TASK: Take the line with "LAVANDE VRAIE →" and every line after it in the data. Transcribe them exactly, through the last.

EXERCISE MATERIAL:
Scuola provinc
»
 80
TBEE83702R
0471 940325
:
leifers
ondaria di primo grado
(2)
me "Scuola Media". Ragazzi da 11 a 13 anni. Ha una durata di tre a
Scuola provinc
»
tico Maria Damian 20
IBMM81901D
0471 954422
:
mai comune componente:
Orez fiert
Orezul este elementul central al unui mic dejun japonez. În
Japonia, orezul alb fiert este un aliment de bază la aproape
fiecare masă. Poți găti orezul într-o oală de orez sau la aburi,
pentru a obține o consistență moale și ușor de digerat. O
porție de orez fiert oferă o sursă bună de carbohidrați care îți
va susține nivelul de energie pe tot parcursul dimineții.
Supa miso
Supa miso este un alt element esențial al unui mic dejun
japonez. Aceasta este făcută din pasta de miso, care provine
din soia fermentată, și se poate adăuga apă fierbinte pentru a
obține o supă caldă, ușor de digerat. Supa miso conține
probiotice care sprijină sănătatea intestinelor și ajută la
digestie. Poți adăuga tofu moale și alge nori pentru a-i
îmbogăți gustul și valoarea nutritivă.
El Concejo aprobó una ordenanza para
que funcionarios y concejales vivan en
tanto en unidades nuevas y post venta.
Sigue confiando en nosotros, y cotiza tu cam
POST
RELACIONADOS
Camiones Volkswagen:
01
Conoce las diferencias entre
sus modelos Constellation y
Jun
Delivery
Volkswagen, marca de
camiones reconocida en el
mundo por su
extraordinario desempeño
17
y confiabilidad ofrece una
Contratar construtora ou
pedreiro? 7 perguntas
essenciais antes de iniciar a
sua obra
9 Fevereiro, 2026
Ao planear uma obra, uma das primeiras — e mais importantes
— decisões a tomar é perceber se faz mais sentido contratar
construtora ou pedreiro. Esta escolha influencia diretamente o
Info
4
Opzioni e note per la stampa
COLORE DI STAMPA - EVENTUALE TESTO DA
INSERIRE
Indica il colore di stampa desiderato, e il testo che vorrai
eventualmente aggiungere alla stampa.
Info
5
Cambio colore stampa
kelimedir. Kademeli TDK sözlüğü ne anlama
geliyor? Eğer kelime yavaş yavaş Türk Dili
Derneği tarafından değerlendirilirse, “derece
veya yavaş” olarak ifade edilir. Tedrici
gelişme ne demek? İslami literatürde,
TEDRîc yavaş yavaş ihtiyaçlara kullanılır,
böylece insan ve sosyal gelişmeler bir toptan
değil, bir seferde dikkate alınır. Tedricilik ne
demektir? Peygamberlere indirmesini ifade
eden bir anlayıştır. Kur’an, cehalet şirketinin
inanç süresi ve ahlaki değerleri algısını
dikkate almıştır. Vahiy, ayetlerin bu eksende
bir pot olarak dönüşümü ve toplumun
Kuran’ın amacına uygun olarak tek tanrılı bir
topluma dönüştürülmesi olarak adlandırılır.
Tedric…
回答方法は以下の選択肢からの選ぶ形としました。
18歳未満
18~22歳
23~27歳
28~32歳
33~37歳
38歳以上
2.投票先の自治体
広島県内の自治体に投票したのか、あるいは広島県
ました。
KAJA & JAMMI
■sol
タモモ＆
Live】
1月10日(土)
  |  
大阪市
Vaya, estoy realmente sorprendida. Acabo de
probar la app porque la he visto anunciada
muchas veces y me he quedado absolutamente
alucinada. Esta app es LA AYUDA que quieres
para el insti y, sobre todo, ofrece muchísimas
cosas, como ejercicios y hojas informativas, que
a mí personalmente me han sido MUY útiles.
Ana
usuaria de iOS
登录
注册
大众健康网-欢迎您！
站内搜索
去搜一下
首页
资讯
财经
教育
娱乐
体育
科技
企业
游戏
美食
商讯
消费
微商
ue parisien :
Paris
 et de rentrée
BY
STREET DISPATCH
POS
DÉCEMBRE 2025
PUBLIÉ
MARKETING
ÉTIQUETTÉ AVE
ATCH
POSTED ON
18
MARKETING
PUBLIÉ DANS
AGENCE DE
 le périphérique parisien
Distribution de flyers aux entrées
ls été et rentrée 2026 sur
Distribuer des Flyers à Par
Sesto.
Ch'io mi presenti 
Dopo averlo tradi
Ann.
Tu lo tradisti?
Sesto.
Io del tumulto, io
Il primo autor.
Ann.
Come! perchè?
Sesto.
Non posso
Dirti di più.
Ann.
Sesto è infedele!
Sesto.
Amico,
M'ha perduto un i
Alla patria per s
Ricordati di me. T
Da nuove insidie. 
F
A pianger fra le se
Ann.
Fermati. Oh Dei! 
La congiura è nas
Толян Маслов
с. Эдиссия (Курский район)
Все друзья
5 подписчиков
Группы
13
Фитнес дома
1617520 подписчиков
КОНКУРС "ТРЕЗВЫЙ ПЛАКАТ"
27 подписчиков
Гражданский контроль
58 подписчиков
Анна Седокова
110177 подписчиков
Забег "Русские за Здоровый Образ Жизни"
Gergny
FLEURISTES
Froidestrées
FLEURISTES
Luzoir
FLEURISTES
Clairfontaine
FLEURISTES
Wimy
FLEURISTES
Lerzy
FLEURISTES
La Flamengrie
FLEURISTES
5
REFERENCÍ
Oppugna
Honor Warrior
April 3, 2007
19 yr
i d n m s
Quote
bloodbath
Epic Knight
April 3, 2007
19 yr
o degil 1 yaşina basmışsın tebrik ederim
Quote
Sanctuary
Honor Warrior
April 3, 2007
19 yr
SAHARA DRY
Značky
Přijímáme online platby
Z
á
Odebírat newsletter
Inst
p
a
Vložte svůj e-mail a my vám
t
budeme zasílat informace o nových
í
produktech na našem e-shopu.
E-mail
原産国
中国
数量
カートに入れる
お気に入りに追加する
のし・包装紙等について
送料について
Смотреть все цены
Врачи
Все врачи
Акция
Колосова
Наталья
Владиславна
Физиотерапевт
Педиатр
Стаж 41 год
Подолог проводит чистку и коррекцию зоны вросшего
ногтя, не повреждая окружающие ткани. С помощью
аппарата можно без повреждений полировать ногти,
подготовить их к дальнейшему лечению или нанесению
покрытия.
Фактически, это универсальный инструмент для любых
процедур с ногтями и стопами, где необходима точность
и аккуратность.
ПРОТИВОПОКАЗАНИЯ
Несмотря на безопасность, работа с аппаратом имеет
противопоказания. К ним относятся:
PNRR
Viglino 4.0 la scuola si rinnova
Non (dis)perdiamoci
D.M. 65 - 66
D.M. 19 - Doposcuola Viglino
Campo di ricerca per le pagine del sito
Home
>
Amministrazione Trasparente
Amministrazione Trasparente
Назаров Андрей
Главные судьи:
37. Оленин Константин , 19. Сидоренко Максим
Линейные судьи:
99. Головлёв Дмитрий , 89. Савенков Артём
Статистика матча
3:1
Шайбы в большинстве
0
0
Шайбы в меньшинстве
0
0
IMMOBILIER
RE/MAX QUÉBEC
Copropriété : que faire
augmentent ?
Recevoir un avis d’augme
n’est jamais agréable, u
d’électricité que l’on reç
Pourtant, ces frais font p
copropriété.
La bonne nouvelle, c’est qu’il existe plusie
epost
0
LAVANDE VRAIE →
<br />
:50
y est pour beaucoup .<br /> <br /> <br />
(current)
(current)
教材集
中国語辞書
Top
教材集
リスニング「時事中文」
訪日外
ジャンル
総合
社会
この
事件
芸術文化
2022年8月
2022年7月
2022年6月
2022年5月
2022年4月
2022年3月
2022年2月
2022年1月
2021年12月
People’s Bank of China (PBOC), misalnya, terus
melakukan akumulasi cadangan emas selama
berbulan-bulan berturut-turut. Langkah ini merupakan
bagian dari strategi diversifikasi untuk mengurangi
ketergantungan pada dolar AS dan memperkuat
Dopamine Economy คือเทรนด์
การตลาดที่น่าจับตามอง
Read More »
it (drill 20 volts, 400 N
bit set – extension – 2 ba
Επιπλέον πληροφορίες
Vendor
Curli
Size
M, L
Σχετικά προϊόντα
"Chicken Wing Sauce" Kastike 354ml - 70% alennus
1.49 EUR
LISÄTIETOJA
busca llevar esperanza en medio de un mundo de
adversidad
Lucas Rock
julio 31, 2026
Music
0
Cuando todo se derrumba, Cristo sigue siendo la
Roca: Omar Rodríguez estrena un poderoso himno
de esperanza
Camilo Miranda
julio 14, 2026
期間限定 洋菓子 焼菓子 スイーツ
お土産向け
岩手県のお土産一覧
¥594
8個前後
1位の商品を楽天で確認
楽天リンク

WORKED SOLUTION:
LAVANDE VRAIE →
<br />
:50
y est pour beaucoup .<br /> <br /> <br />
(current)
(current)
教材集
中国語辞書
Top
教材集
リスニング「時事中文」
訪日外
ジャンル
総合
社会
この
事件
芸術文化
2022年8月
2022年7月
2022年6月
2022年5月
2022年4月
2022年3月
2022年2月
2022年1月
2021年12月
People’s Bank of China (PBOC), misalnya, terus
melakukan akumulasi cadangan emas selama
berbulan-bulan berturut-turut. Langkah ini merupakan
bagian dari strategi diversifikasi untuk mengurangi
ketergantungan pada dolar AS dan memperkuat
Dopamine Economy คือเทรนด์
การตลาดที่น่าจับตามอง
Read More »
it (drill 20 volts, 400 N
bit set – extension – 2 ba
Επιπλέον πληροφορίες
Vendor
Curli
Size
M, L
Σχετικά προϊόντα
"Chicken Wing Sauce" Kastike 354ml - 70% alennus
1.49 EUR
LISÄTIETOJA
busca llevar esperanza en medio de un mundo de
adversidad
Lucas Rock
julio 31, 2026
Music
0
Cuando todo se derrumba, Cristo sigue siendo la
Roca: Omar Rodríguez estrena un poderoso himno
de esperanza
Camilo Miranda
julio 14, 2026
期間限定 洋菓子 焼菓子 スイーツ
お土産向け
岩手県のお土産一覧
¥594
8個前後
1位の商品を楽天で確認
楽天リンク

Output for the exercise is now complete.